Case ID: f-appx_464/html/0871-02.html
Source: Caselaw Access Project
Author: {"author": "PER CURIAM.", "license": "Public Domain", "url": "https://static.case.law/"}
Date Created: 2024-08-24T03:29:51.129683

Edward C. PATTERSON, Petitioner, v. MERIT SYSTEMS PROTECTION BOARD, Respondent.
    No. 2011-3209.
    United States Court of Appeals, Federal Circuit.
    Feb. 8, 2012.
    Edward C. Patterson, of Sontag, Mississippi, pro se.
    Lindsay Schreckengost, Attorney, Office of the General Counsel, Merit Systems Protection Board, of Washington, DC, for respondent. With her on the brief were James M. Eisenmann, General Counsel, and Keisha Dawn Bell, Deputy General Counsel.
    
      Before LOURIE, MOORE, and REYNA, Circuit Judges.
   PER CURIAM.

This appeal concerns the timeliness of a petition filed by Edward C. Patterson (“Patterson”) on October 28, 2010, to enforce terms of a settlement agreement he executed with the United States Postal Service (the “Agency”) on November 16, 1989. A final order of the Merit Systems Protection Board (the “Board”) dismissed Patterson’s petition as untimely filed. We affirm.

Background

The enforcement petition at issue in this case is the fifth such petition filed by Patterson over the same settlement agreement. The initial decision of the administrative judge summarizes the pertinent facts regarding Patterson’s removal from employment in 1988 and the resulting settlement agreement that he executed with the Agency on November 16, 1989. R.A. 2-6. The initial decision also describes Patterson’s four prior petitions to enforce various terms of the agreement, all of which were dismissed by the Board. Id.
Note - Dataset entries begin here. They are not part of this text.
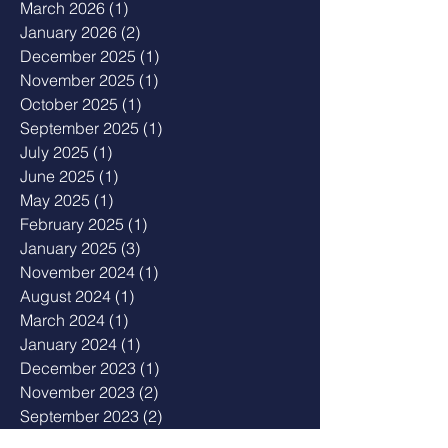
March 2026
(1)
1 post
January 2026
(2)
2 posts
December 2025
(1)
1 post
November 2025
(1)
1 post
October 2025
(1)
1 post
September 2025
(1)
1 post
July 2025
(1)
1 post
June 2025
(1)
1 post
May 2025
(1)
1 post
February 2025
(1)
1 post
January 2025
(3)
3 posts
November 2024
(1)
1 post
August 2024
(1)
1 post
March 2024
(1)
1 post
January 2024
(1)
1 post
December 2023
(1)
1 post
November 2023
(2)
2 posts
September 2023
(2)
2 posts
August 2023
(1)
1 post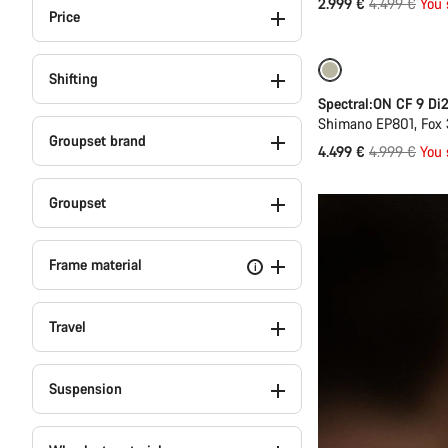
Original
2.999 €
4.499 €
You 
Price
price
-10%
Shifting
Spectral:ON CF 9 Di
Shimano EP801, Fox 
Groupset brand
Original
4.499 €
4.999 €
You 
price
Groupset
Frame material
i
Travel
Suspension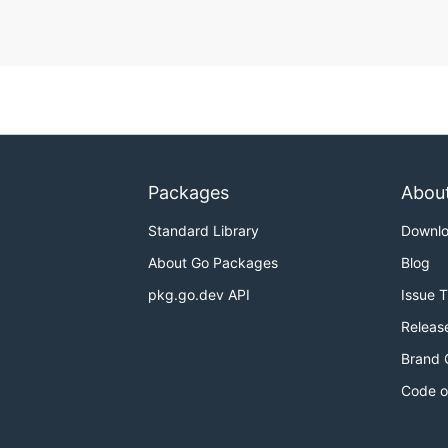
Packages
Abou
Standard Library
Downl
About Go Packages
Blog
pkg.go.dev API
Issue 
Releas
Brand 
Code o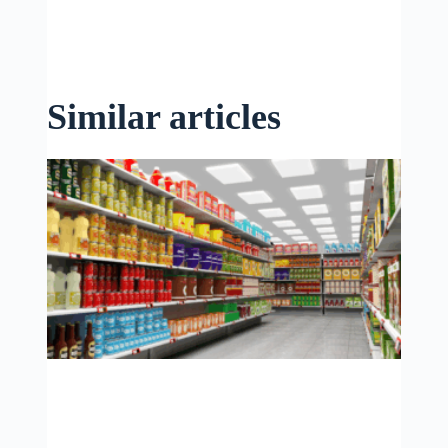
Similar articles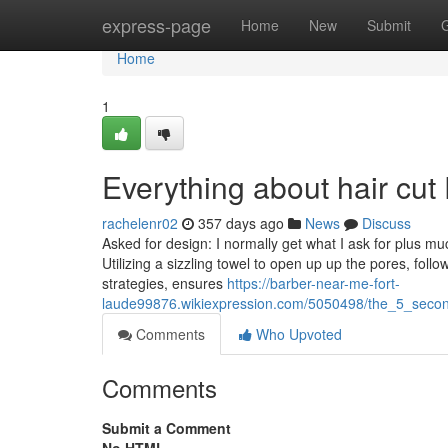
Home
express-page
Home
New
Submit
Home
1
Everything about hair cut
rachelenr02
357 days ago
News
Discuss
Asked for design: I normally get what I ask for plus m
Utilizing a sizzling towel to open up up the pores, fo
strategies, ensures
https://barber-near-me-fort-
laude99876.wikiexpression.com/5050498/the_5_second
Comments
Who Upvoted
Comments
Submit a Comment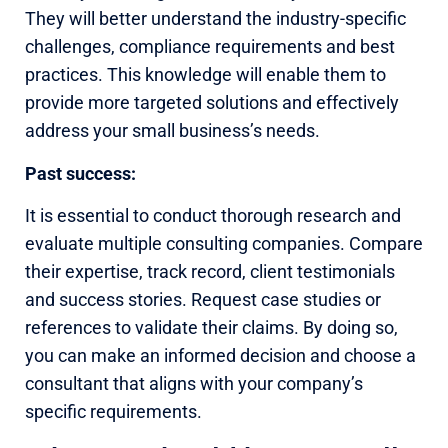
They will better understand the industry-specific
challenges, compliance requirements and best
practices. This knowledge will enable them to
provide more targeted solutions and effectively
address your small business’s needs.
Past success:
It is essential to conduct thorough research and
evaluate multiple consulting companies. Compare
their expertise, track record, client testimonials
and success stories. Request case studies or
references to validate their claims. By doing so,
you can make an informed decision and choose a
consultant that aligns with your company’s
specific requirements.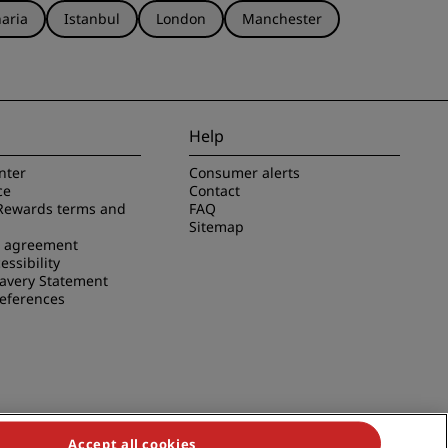
aria
Istanbul
London
Manchester
Help
nter
Consumer alerts
ce
Contact
Rewards terms and
FAQ
Sitemap
e agreement
essibility
avery Statement
references
Accept all cookies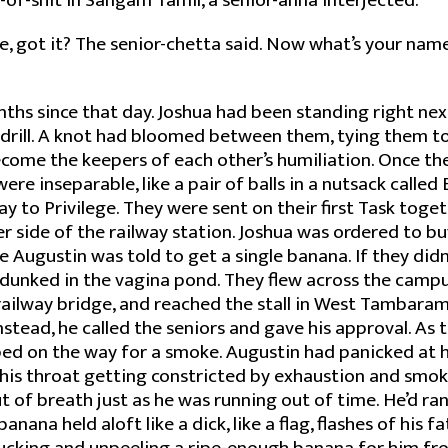
-of-shit in Sangam Tamil, a senior-anna interjected.
e, got it? The senior-chetta said. Now what’s your nam
nths since that day. Joshua had been standing right nex
drill. A knot had bloomed between them, tying them tog
ecome the keepers of each other’s humiliation. Once t
re inseparable, like a pair of balls in a nutsack called 
way to Privilege. They were sent on their first Task tog
r side of the railway station. Joshua was ordered to b
 Augustin was told to get a single banana. If they didn’
dunked in the vagina pond. They flew across the campu
ailway bridge, and reached the stall in West Tambaram.
stead, he called the seniors and gave his approval. As
ed on the way for a smoke. Augustin had panicked at h
 his throat getting constricted by exhaustion and smoke
t of breath just as he was running out of time. He’d ran
anana held aloft like a dick, like a flag, flashes of his fa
Patterson filed the present enforcement petition on October 28, 2010. The petition alleges that the Agency did not make back pay payments for the period of March 1988 to October 1989 as required under the settlement agreement, and that the Agency further breached the agreement “by not reinstating me with all benefits.” R.A. 21. Upon receipt of the petition, the administrative judge ordered Patterson to file evidence and argument as to why his petition should not be dismissed as previously decided by the Board or as untimely filed. R.A. 23-26, 43^6. On the question of res judicata, Patterson responded by referencing a clause in the settlement agreement stating that the “conditions of this agreement are mutually dependent and inseparable.” R.A. 50. On the issue of timeliness, Patterson argued that “to deny on the cause of timeliness would make the agreement separable.” Id.

In her initial decision dated February 15, 2011, the administrative judge found that Patterson’s petition for enforcement was untimely filed and that no good cause existed for the delay. R.A. 5-6. Regarding timeliness, the administrative judge noted that Patterson failed to explain when he learned of the alleged breach of the settlement agreement, why he did not raise this issue in his four prior petitions for enforcement, and why he waited twenty-one years from the date of the settlement agreement to raise his concerns. As for the lack of good cause for delay, the administrative judge found that Patterson failed to establish that he acted reasonably and with diligence in filing his petition so long after the settlement agreement was executed. Patterson petitioned for review to the full Board, which denied his request in an order dated August 9, 2011. R.A. 13. The opinion of the administrative judge thus became the final decision of the Board.

Patterson appealed. We have jurisdiction pursuant to 28 U.S.C. § 1295(a)(9).

Discussion

Our review of final decisions of the Board is circumscribed by statute. We may reverse a decision of the Board only if it is:

(1) arbitrary, capricious, an abuse of discretion, or otherwise not in accordance with law;
(2) obtained without procedures required by law, rule, or regulation having been followed; or
(3) unsupported by substantial evidence[.]

5 U.S.C. § 7703(c) (2006).

A petition for enforcement alleging a breach of a settlement agreement must be filed within a reasonable amount of time after the date the petitioning party becomes aware of a breach of the agreement. Kasarsky v. Merit Sys. Prot. Bd., 296 F.3d 1331, 1335 (Fed.Cir.2002). In this case, Patterson failed to explain, in response to the administrative judge’s request, when he became aware of the alleged breach of the settlement agreement or why he waited twenty-one years after the execution of the agreement to file his petition. Substantial evidence therefore supports the Board’s determination that Patterson’s petition for enforcement was untimely and that no good cause existed for the delay. Accordingly, we affirm the final decision of the Board.

AFFIRMED. 
      
      . In a later filing with the administrative judge, Patterson asserted that the Agency failed to make back pay payments from March 1988 to November 1989. R.A. 50.